Sexual Harassment Is Against The Law — Fight Back

The existence of sexual harassment in the workplace is unfortunate, because the law dictates that most employers have a legal responsibility to prevent this type of behavior. FEHA specifically requires employers to take “all reasonable steps necessary to prevent discrimination and harassment from occurring” (Gov.C. § 12940(k))

If you were the victim of sexual harassment in the workplace you may be entitled to damages for:

What Constitutes As Sexual Harassment In California?

Sexual harassment in the workplace is not always easy to objectively identify. The difference between friendliness and inappropriateness can mean different things to different people. Fortunately, there are clear signs of true offensive behavior, as well as protections in place to combat it.
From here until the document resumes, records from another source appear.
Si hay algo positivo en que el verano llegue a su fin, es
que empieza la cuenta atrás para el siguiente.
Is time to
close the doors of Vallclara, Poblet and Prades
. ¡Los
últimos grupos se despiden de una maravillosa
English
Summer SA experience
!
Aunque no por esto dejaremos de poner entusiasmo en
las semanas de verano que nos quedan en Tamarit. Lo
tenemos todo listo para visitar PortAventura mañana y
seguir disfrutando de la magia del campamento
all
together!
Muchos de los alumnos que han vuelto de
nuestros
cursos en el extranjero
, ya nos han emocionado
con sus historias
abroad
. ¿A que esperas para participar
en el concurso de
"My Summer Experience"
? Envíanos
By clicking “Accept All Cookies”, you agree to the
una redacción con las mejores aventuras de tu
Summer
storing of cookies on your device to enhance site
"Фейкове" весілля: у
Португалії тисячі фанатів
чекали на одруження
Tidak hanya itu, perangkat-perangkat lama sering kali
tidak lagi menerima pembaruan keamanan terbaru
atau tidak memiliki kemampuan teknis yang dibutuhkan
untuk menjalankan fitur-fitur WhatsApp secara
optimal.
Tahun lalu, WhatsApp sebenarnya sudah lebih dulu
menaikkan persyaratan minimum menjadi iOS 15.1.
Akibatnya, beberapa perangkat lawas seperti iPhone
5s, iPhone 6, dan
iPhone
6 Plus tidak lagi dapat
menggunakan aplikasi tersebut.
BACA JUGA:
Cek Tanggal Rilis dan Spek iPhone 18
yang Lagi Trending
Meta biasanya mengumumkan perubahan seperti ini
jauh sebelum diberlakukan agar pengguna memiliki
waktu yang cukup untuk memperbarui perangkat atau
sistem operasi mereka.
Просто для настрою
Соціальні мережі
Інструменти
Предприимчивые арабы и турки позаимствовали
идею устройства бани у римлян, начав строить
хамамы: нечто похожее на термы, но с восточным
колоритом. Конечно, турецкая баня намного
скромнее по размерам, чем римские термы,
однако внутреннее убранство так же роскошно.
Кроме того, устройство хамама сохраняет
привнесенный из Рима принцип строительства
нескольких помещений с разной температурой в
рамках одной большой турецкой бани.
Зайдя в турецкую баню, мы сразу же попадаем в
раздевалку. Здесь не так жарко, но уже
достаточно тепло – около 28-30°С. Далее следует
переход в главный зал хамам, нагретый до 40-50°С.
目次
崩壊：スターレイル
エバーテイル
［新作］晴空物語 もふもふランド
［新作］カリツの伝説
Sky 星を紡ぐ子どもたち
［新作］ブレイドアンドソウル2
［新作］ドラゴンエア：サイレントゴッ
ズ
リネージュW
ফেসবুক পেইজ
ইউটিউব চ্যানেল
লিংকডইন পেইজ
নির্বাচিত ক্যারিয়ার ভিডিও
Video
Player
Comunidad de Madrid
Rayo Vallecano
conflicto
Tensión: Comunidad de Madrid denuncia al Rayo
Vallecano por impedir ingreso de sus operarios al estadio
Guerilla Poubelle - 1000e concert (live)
Sexual harassment, according to the Equal Employment Opportunity Commission, includes unwanted sexual advances, requests or demands for sexual favors, and many other forms of sexually suggestive verbal or physical behaviors.

However, sexual harassment does not necessarily have to explicitly be of a sexual nature. It’s important to understand that this type of harassment includes offensive comments about a person’s sex, whether they are male or female.

In order for sexual harassment to cross the line into unlawful territory, it must be severe or frequent enough that it results in an adverse employment decision or serves to cultivate a hostile work environment for its victims.

What Laws Protect Me From Sexual Harassment at Work?

There are federal and California laws in place to protect you from sexual harassment, whether the perpetrator is a supervisor, a co-worker, or a customer or client you may be doing business with. 

California Law

In California, the Fair Employment and Housing Act (FEHA) exists to prohibit all forms of sexual harassment in the workplace. FEHA protections will apply to: 

  • Employment Agencies
  • Private Employers
  • Public Employers
  • Labor Organizations
  • Employment Agencies 
  • State and Local Governments with 1 or more Employees

Federal Law

The primary federal law that prohibits all forms of sexual harassment in the workplace is Title VII of the 1964 Civil Rights Act. Much like FEHA, Title VII applies to most public and private employers, employment agencies, labor organizations, and also includes employer-union apprenticeship programs that have 15 or more employees.

What Is Quid Pro Quo Sexual Harassment?

It is common for someone in a position of power to offer an employee either benefits or a promotion in exchange for sexual favors. This is known as quid pro quo harassment. A common example of quid pro quo harassment is when a supervisor asks an employee for sexual favors in exchange for a pay raise or a promotion. 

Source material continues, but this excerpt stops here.